'Imitation Game' Lacks Focus, But Is Still Outstanding
The Imitation Game got top ratings from the two people I talked to in the lobby, but to me it seemed overburdened with subthemes and lacking a central spine.
The title suggests that the main emphasis is on the deciphering of the German Enigma code in World War II, but the homosexuality of the chief decipherer, Alan Turing, played by Benedict Cumberbatch, gets at least as much screen time, especially at the end, which is structurally weak and dilutes dramatic effect.

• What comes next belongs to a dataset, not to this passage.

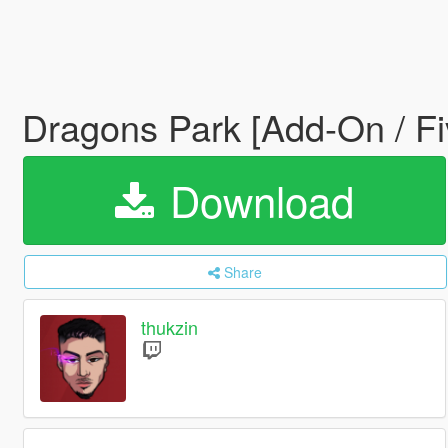
Dragons Park [Add-On / F
Download
Share
thukzin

At least the material on Turing's school life could have been left out to allow more time for the more relevant topic of his problems relating to his colleagues on the deciphering team, and his relationship with Keira Knightley should have been more clearly developed.
Thankfully, the filmmakers did not take time to explain how the computer worked, which I suspect few people needed information about when maybe half the audience was carrying computers in their pockets that make the real Turing device look like an adding machine.

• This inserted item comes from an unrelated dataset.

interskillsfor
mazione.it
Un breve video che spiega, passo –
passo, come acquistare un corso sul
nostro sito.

And Charles Dance's military boss surely didn't have to be such a mindless martinet. The military story could have used more detail.
But all these quibbles aside, The Imitation Game has a lot to offer. It is frightening to think how much we almost lost to homophobia even in time of war, and there are some striking ironies regarding rewards for work that has to be kept secret, as well as the price some people have to pay for doing such work under any circumstances.
Except for Charles Dance, who is betrayed by the script, everybody performs well, and Cumberbatch is outstanding as a man whose social ineptness almost overcomes his genius, and who never improves much in that regard. He's an unusual hero in an unusual-- and unusually good-- movie.